Collected data
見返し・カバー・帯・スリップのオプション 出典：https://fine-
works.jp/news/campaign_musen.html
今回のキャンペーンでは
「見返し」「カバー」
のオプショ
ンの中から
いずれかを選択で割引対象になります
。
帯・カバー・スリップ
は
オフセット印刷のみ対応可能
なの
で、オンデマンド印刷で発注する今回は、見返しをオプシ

▶ [EXERCISE] Every entry above needs to be quoted exactly.

▶ [ANSWER TO THE PROBLEM]
見返し・カバー・帯・スリップのオプション 出典：https://fine-
works.jp/news/campaign_musen.html
今回のキャンペーンでは
「見返し」「カバー」
のオプショ
ンの中から
いずれかを選択で割引対象になります
。
帯・カバー・スリップ
は
オフセット印刷のみ対応可能
なの
で、オンデマンド印刷で発注する今回は、見返しをオプシ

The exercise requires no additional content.